Abstract

Abstract This essay proposes that Hyckescorner and The Worlde and the Chylde, playbooks printed by Wynkyn De Worde in 1515–1522, were made to resemble his Latin schoolbooks, or grammars, in order to function like textbooks of virtue and vice. Using De Worde’s output as a linchpin, the essay considers the plays’ personified abstractions (such as Contemplation, Manhood, and Free Will) in ‘grammatical’ terms and refers to standard school-texts of the day—from the so-called Auctores octo to the contemporary grammars of Robert Whittington—which might have helped lay readers to mine the plays for moral teaching. The teaching of elementary Latin provides a surprisingly apt metaphor throughout. I also suggest that The Worlde and the Chylde was published because it transposed the recent pedagogical controversy of the Grammarians’ War of 1519–1521 into the sphere of spiritual education, depicting the dangers of blind imitation and the fruits of preceptive instruction.

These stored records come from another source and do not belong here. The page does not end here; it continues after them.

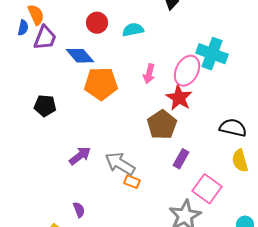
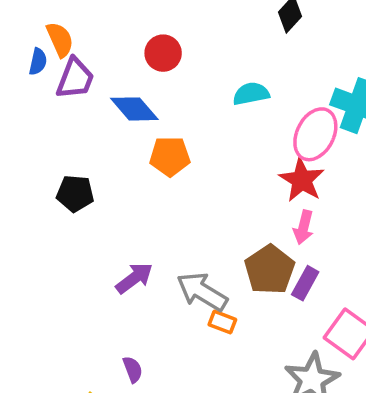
cyan semicircle: (133, 30) -> (251, 94), moved
pink arrow: (149, 74) -> (303, 227), moved
orange pentagon: (101, 84) -> (170, 156), size x0.7
brown pentagon: (162, 125) -> (270, 270), moved

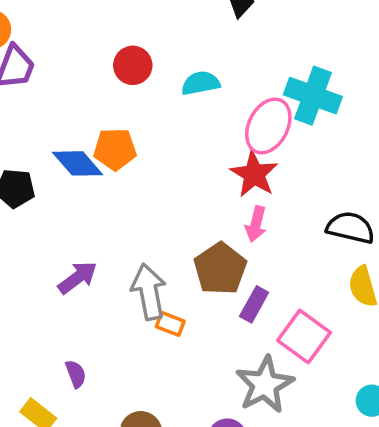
red circle: (163, 53) -> (133, 65), moved
blue diamond: (134, 109) -> (77, 163), moved
purple rectangle: (305, 283) -> (254, 304), moved
gray arrow: (202, 292) -> (149, 292), turned 48

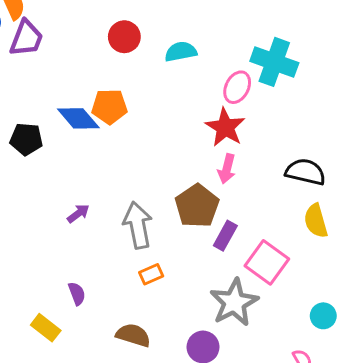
pink ellipse: (268, 126) -> (237, 87), size x0.7
purple arrow: (77, 278) -> (78, 213), size x0.7
orange rectangle: (170, 324) -> (151, 274), moved, turned -45

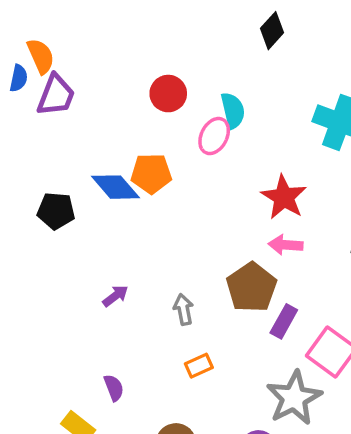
cyan semicircle: (181, 52) -> (233, 111), turned 88
pink ellipse: (237, 87) -> (214, 136), moved
pink arrow: (227, 169) -> (286, 245), turned 80
gray arrow: (138, 225) -> (184, 309), size x0.6

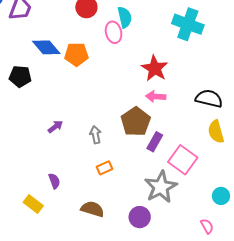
pink ellipse: (214, 136) -> (114, 32), turned -40
blue diamond: (116, 187) -> (46, 47), moved

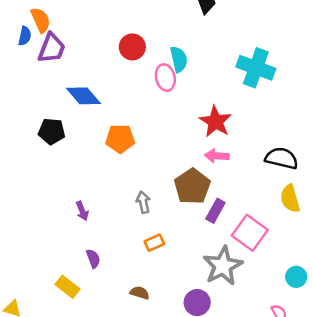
orange pentagon: (76, 54) -> (120, 139), moved
purple arrow: (55, 127) -> (82, 211), moved, turned 105
brown semicircle: (92, 209) -> (140, 293), size x0.7

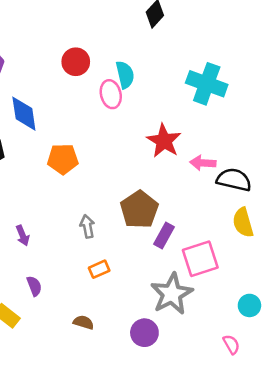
blue diamond: (83, 96) -> (24, 114), turned 32
pink arrow: (217, 156) -> (203, 163), moved
pink square: (250, 233) -> (200, 259), turned 36

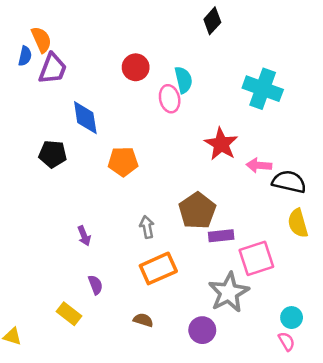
purple rectangle: (164, 235) -> (221, 236), turned 55
orange rectangle: (99, 269) -> (158, 268), size x1.8
cyan circle: (249, 305) -> (292, 318), moved

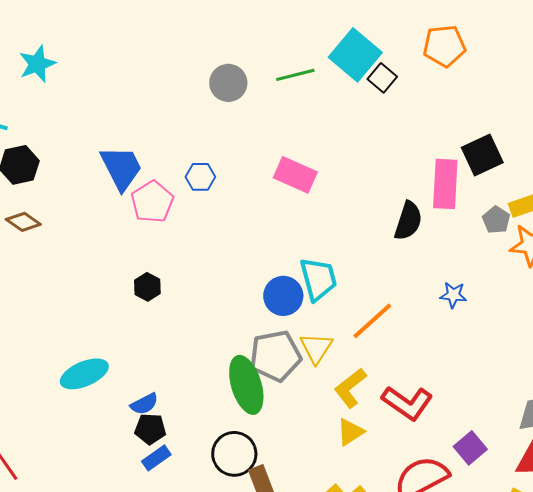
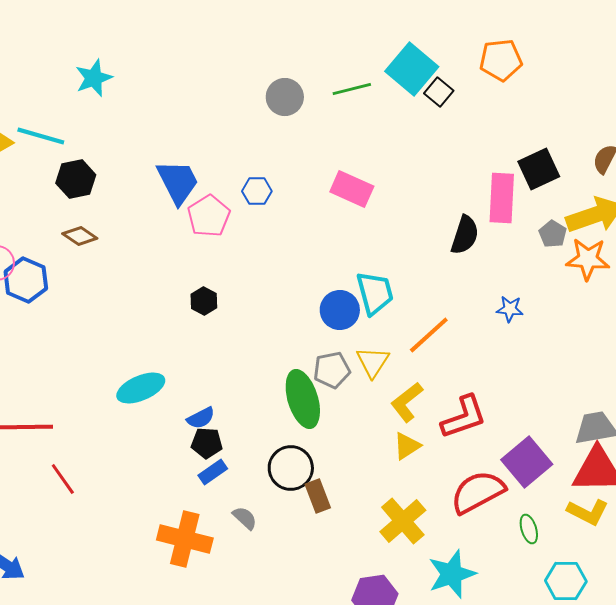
gray pentagon: (275, 356) -> (332, 370), size x0.7
red L-shape: (407, 403) -> (464, 417), turned -54
purple square: (470, 448) -> (527, 462), size x1.5

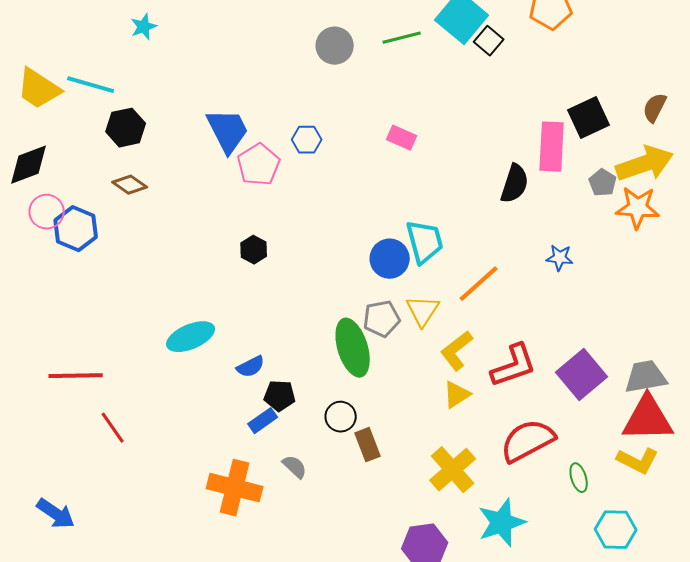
cyan star: (94, 78) -> (144, 27), size x0.7
pink rectangle: (352, 189) -> (402, 138), size x0.7
black pentagon: (207, 443) -> (280, 396), moved
purple square: (527, 462) -> (582, 375), moved
black circle: (291, 468) -> (341, 417), size x0.7

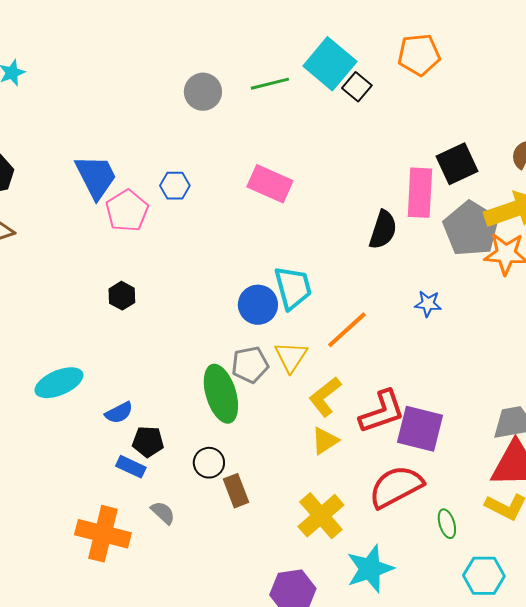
pink rectangle: (402, 138) -> (270, 184), size x1.5
gray pentagon: (603, 183) -> (471, 229), size x2.0
purple square: (582, 375) -> (420, 429), moved, turned -36
blue rectangle: (263, 421) -> (131, 467), turned 60

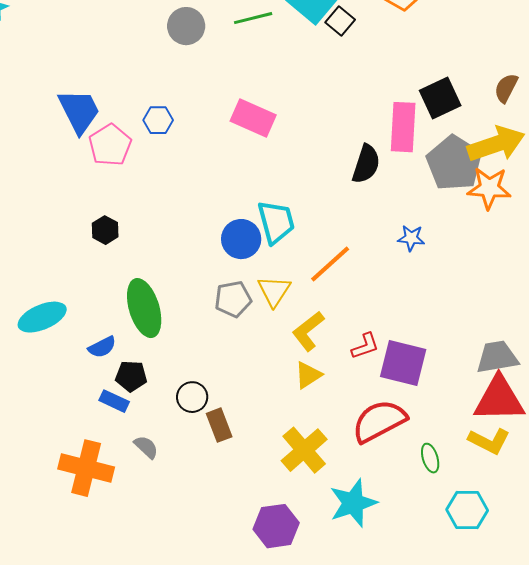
green ellipse: (221, 394) -> (144, 308), moved
red L-shape: (382, 412) -> (365, 346), size x0.6

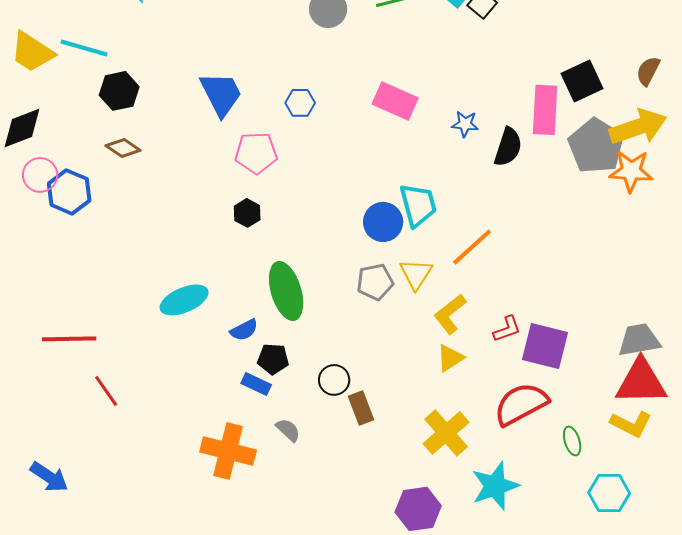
pink pentagon: (110, 145) -> (256, 153), moved, turned 30
blue star: (411, 238) -> (465, 124), moved

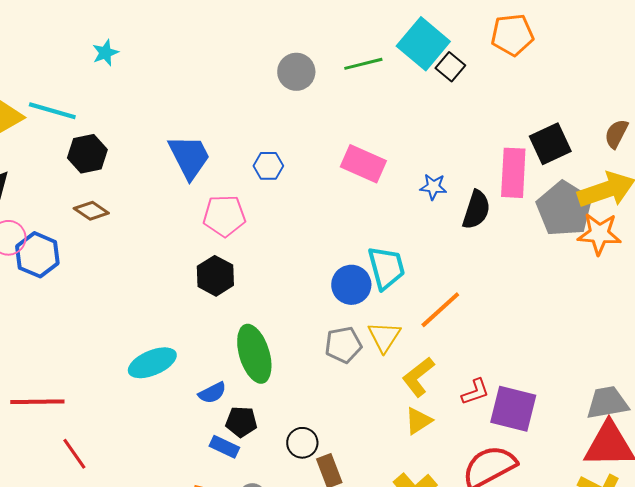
black hexagon: (247, 213) -> (215, 276), size x1.4

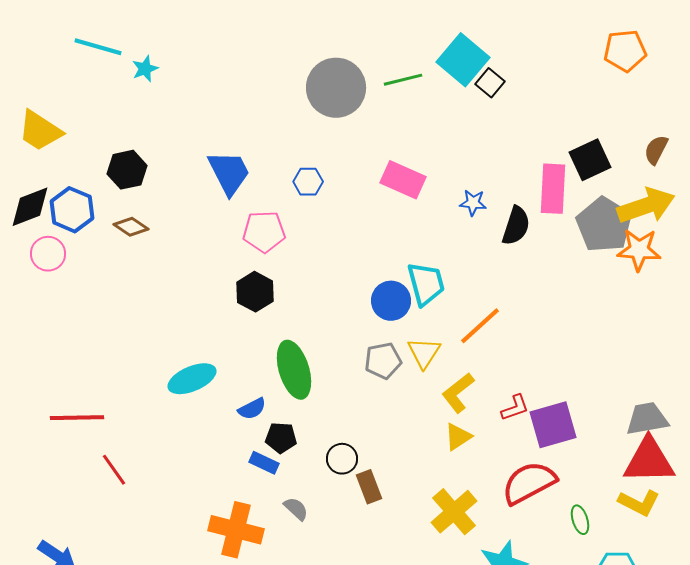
orange pentagon: (512, 35) -> (625, 51), moved
gray circle: (296, 72) -> (336, 88), size x1.6
cyan line: (52, 111) -> (98, 47), moved
blue hexagon: (37, 255) -> (72, 210), moved
purple square: (513, 409) -> (553, 425), turned -30

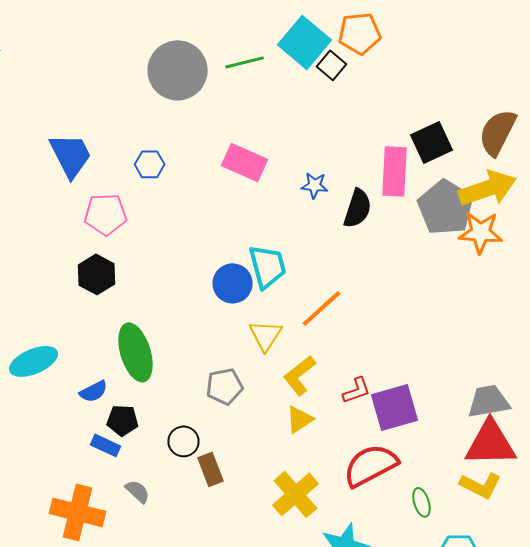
orange pentagon: (625, 51) -> (360, 33), moved
brown semicircle: (656, 150) -> (498, 132), size x1.6
gray pentagon: (383, 361) -> (224, 386), moved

The essay challenges the prevailing scholarly view that dramatic dialogue was the foremost feature which printers sought to emphasize when they first began publishing English plays. It also posits ‘pedagogical’ reading, shaped explicitly by schoolroom practice, as one tool which printers and book designers anticipated in publishing didactic works, and demonstrates how interpretatively fruitful De Worde’s sometimes confusing, and often maligned, blackletter quartos can be.